Redback Beats AlcaLu to French Deal
Redback claims it will be the primary supplier of routers that will aggregate traffic from the carrier's planned €300 million ($424 million) fiber access network, for which Alcatel-Lucent (NYSE: ALU) is supplying its GPON access platform. (See AlcaLu Racks Up Contract Wins.)
Ericsson AB (Nasdaq: ERIC), Redback's new parent company, played a role in landing the Neuf deal too, as the Swedish firm's services division will provide integration and support services as part of the contract with the French carrier.
Neuf had not responded to questions about the deal as this article was published, and neither side is saying how much Redback's piece of the buildout is worth.
Magnus Almquist, Redback's VP of field operations in Europe, says the deal is significant because Redback beat out AlcaLu and Cisco Systems Inc. (Nasdaq: CSCO), and in AlcaLu's own backyard, no less.
So how did Redback secure the deal? Almquist says that while price was "one element" Neuf considered, "it wasn't the deciding factor," adding that the services support from Ericsson was a key element.
Staff at Alcatel-Lucent were keen to paint the contract award as a one-off.
"It's a single data point -– don't read too much into it," stated one executive, who requested anonymity.
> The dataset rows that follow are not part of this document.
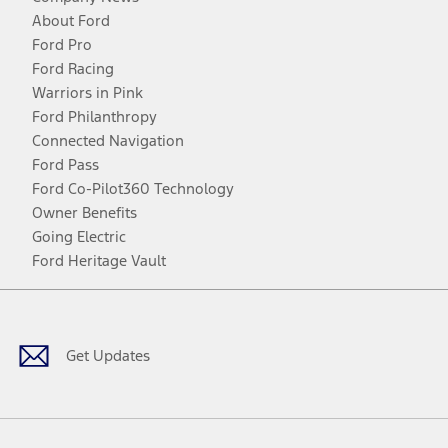
About Ford
Ford Pro
Ford Racing
Warriors in Pink
Ford Philanthropy
Connected Navigation
Ford Pass
Ford Co-Pilot360 Technology
Owner Benefits
Going Electric
Ford Heritage Vault
Facebook
Twitter
Youtube
Instagram
Threads
TikTok
Get Updates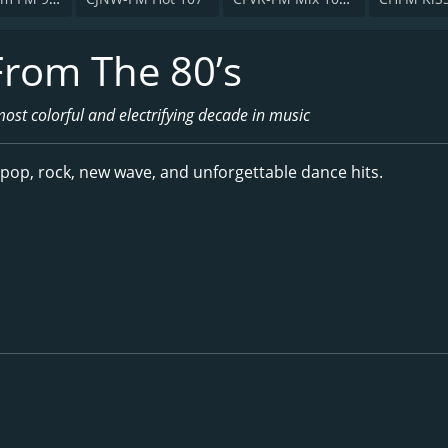
From The 80’s
most colorful and electrifying decade in music
 pop, rock, new wave, and unforgettable dance hits.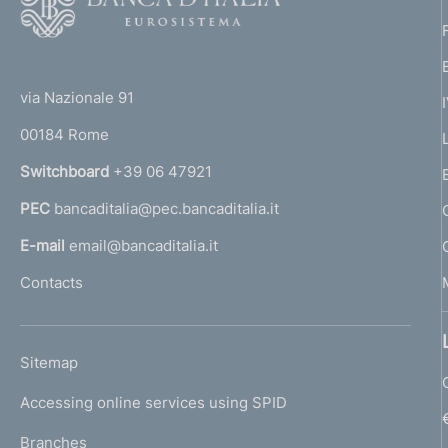
o
o
(
t
t
e
via Nazionale 91
o
r
00184 Rome
r
n
Switchboard
+39 06 47921
a
PEC
bancaditalia@pec.bancaditalia.it
a
l
E-mail
email@bancaditalia.it
l
Contacts
'
h
o
L
Sitemap
m
I
e
Accessing online services using SPID
N
p
K
Branches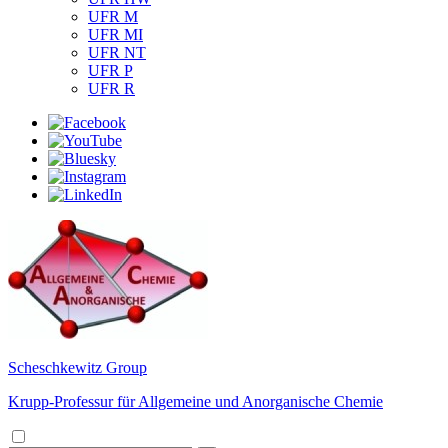
UFR M
UFR MI
UFR NT
UFR P
UFR R
Scheschkewitz Group
Krupp-Professur für Allgemeine und Anorganische Chemie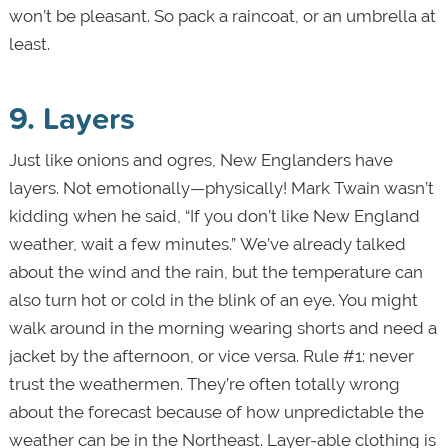
won’t be pleasant. So pack a raincoat, or an umbrella at
least.
9. Layers
Just like onions and ogres, New Englanders have
layers. Not emotionally—physically! Mark Twain wasn’t
kidding when he said, “If you don’t like New England
weather, wait a few minutes.” We’ve already talked
about the wind and the rain, but the temperature can
also turn hot or cold in the blink of an eye. You might
walk around in the morning wearing shorts and need a
jacket by the afternoon, or vice versa. Rule #1: never
trust the weathermen. They’re often totally wrong
about the forecast because of how unpredictable the
weather can be in the Northeast. Layer-able clothing is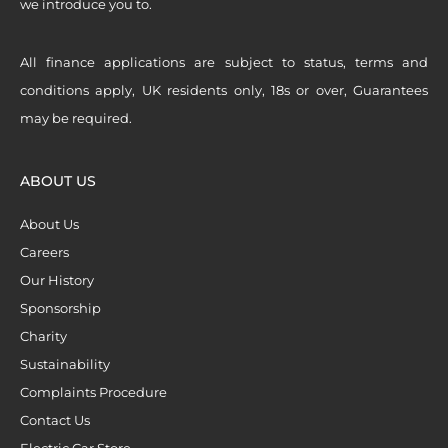
we introduce you to.
All finance applications are subject to status, terms and
conditions apply, UK residents only, 18s or over, Guarantees
may be required.
ABOUT US
About Us
Careers
Our History
Sponsorship
Charity
Sustainability
Complaints Procedure
Contact Us
Electric Car Store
He claimed that while Redback had landed the deal, "it didn't win on technology."
The deal helps showcase Redback's SmartEdge 1200, introduced in June to increase the density and subscriber-management powers of Redback's flagship router family. (See Redback Beefs Up Its Router.) Redback is pushing to put its name in the IP frame alongside the market's three major players, Cisco, Alcatel-Lucent, and Juniper Networks Inc. (NYSE: JNPR). (See Report: Router Market and AlcaLu Boasts Router Success.)
While Redback commands only about 4 percent of the edge router market, it has ambitions to grow, and had already been boasting earlier this week of business that Ericsson had helped bring its way. (See Redback, Ericsson Tout Deals.)
That Redback had been acquired by Ericsson earlier this year was a factor in sealing the Neuf deal. "We would not have been able to do that if we were not Ericsson," Almquist says.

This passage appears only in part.